4. Race information white vs black was collected, but results in white vs black were not discussed. The engagement in whites was higher than blacks, significant but not discussed. This aspect of results should be discussed, since it is so important in the context of worse lung cancer results in blacks, and authors should discuss if the associations of demographics are different in blacks vs whites. should the recommendations be different in whites vs blacks.

Response: We agree this is an important point given the lung cancer disparities affecting Black/African American individuals. Although race was associated with counseling engagement at the univariate level, when entered into multivariable analyses, it was no longer significant. While we did detect univariate differences, we were reluctant to include this in the interpretation of the findings given the small sample size. We have added a call for additional research in this area to the Discussion section (page 14).

Reviewer 2 Report

This is an excellent paper on a very important topic.

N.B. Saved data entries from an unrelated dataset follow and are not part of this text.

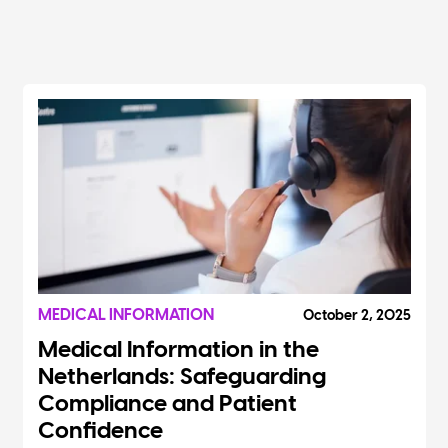
MEDICAL INFORMATION
October 2, 2025
Medical Information in the
Netherlands: Safeguarding
Compliance and Patient
Confidence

I just have a couple of points that need to be addressed:

  1. In a couple of places including the abstract it talks about patients requesting NRT but in the methods it states they were given NRT. This needs to be qualified because the suggestion that patients are left to request NRT must surely be wrong.
  2. Was any other form of smoking cessation medication considered? This should be addressed in the discussion. Varenicline is now recommended as a first line therapy to assist smoking cessation in some jurisdictions including my own, with NRT second line. There are other therapies also incuding nortriptyline for certain patients.
  3. There is a presumable typographical error in line 163 where it is stated "receive nicotine patches from patches".

Author Response

Reviewer 2:  This is an excellent paper on a very important topic. I just have a couple of points that need to be addressed:

 

1. In a couple of places including the abstract it talks about patients requesting NRT but in the methods it states they were given NRT. This needs to be qualified because the suggestion that patients are left to request NRT must surely be wrong.

Response: Thank you for your review and for this important comment. All participants were offered NRT and we mailed it to those who wished to use it. To reduce confusion, we have updated the manuscript to refer to this variable as NRT mailed by the LSTH study team.

2. Was any other form of smoking cessation medication considered? This should be addressed in the discussion. Varenicline is now recommended as a first line therapy to assist smoking cessation in some jurisdictions including my own, with NRT second line. There are other therapies also including nortriptyline for certain patients.

Response: Other forms of smoking cessation medication were not included in the current study as this was intended to be a remotely delivered intervention with telephone counseling and over the counter medication that could be mailed to patients without a prescription.  We were testing an intervention that was pragmatic and could be implemented in other lung screening settings. However, we agree that additional research is needed to assess methods of offering longer-term combined NRT or other pharmacotherapies in the lung cancer screening context. We have addressed this point in the Discussion section (page 13).

3.There is a presumable typographical error in line 163 where it is stated "receive nicotine patches from patches".

Response: Thank you for making note of this typographical error. It should read ‘Did you receive nicotine patches from our project?’ which we have updated in the revised manuscript (Section 2.3 Measures, page 4).